Ahead, her father hunted through the pools of shadow that filled Kensington Market's empty produce stalls. Sign of the alien's passage hung in mucousy tendrils from a bakery's awning and drooled down the edge of a fire hydrant.
A notification lit her phone, and she fumbled it to shield the screen's glow, bright in the dark.
Too late, her dad spun on his heel, coat flaring. "Get off that thing," he hissed, gray eyes thunderstorms. His finger jabbed the air. "It's on the fire escape." She followed the length of his arm into the alley's murk but couldn't see anything.
Without looking at the phone, her fingers tapped gtg, or so she hoped. She slid it away. "I want to go out tonight . . . after," she said. Her father's charged gaze had already swept back to the alleyway. "I know it'll be late, but can I?"
He stomped ahead. An overripe dragon fruit burst, squashed beneath his boot, the sweet rot thick in the air.
She gripped her gloved hand, the pressure easing the pain of still-raw fingers, but it did nothing to dampen her annoyance with her dad. His gray oilskin coat half-vanished in the mist. The hem of her coat was embroidered with licking flames, like a witch in a bonfire.
A violet glow erupted from his palm. Strapped to his hand, the ultraviolet light ignited bright colored graffiti she'd painted a week prior. Beneath the wall, a snoring man of perhaps fifty stretched out on a cardboard box, his grimy socks pointed toward them.
"There," her dad said, as if she could actually see the threat. She couldn't. All she could make out was the sleeping man and the snotties fluorescing under the ultraviolet glare betraying the trail of their enemy, his enemy—a raitgur. "Light up."
He was telling her to set herself on fire; the least he could do was answer her question. "So, can I?" Nike whispered.
"Light up?" He wasn't even looking at her.
"No, go out with Joula, after."
Her father lifted his other hand, fingers splayed, palm out toward the sleeping man. "It'll be too late. What are you burning tonight?"
She'd have lots of time if the hunt ended soon. Her best friend wanted a paint-off and graffiti was best done after dark anyway.
"My butt," Nike said. She stood firm, chin high, when he swung back to her. "My right butt cheek."
"Bone, Nike, I need bone."
Nike carefully tugged off her glove to reveal bandages. Her fingernail itched at the tape, catching the edge. She unwound the gauze, wincing with every orbit of her hand. Beneath, fire had carved away the pinky and most of the finger beside it; it was angry red and glossy with the salve she'd spread over the wound.
He looked away. "Your buttock would be worse. It may sound like a good idea due to size, but flesh burns too fast these days."
"You're saying I have a fat ass?"
"Nike."
"Trayling." She slung her neck forward to squint into eyes nearly level with hers.
"Dad," he warned.
Their stares clashed. He glanced back to the alley. "Its tentacle is on his face. I need you. One more minute and the man is gone."

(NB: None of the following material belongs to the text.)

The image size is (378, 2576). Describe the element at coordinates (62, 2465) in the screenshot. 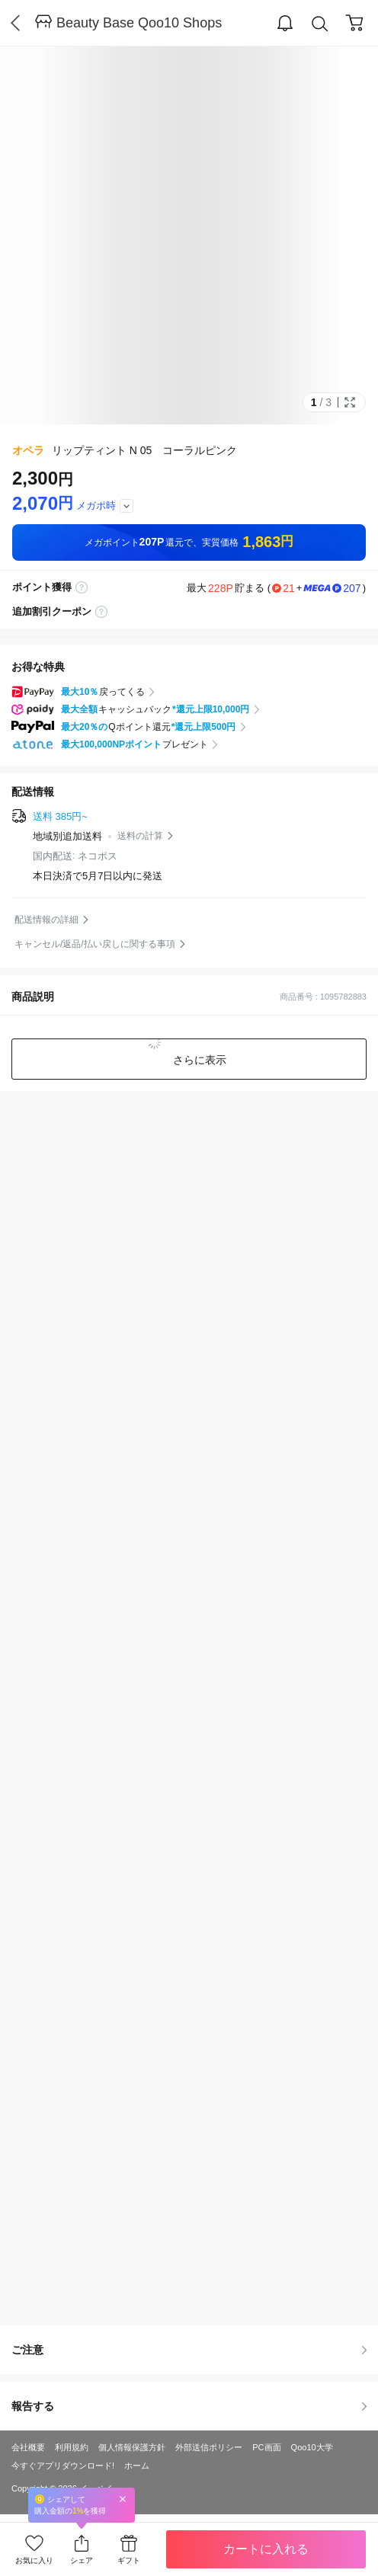

I see `今すぐアプリダウンロード!` at that location.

Nike's reluctant fingers found the chain around her neck and drew it out. Threaded through the necklace was a thick slab of chewed leather. She slipped the leather between her teeth and bit, the earthy taste churning her stomach. From the pocket of her coat, she plucked a gold Zippo, flicking it open and running the striker across her arm so that the flame chased shadows. The skin of her ruined hand caught. It fizzed, then lit, scabs crackling and smelling of beef on charcoal. She jerked her head away. Like all Burner sources her flesh lit like cardboard.
Her father's hand glinted. Then he sucked up more power.
Her finger blazed like a road flare.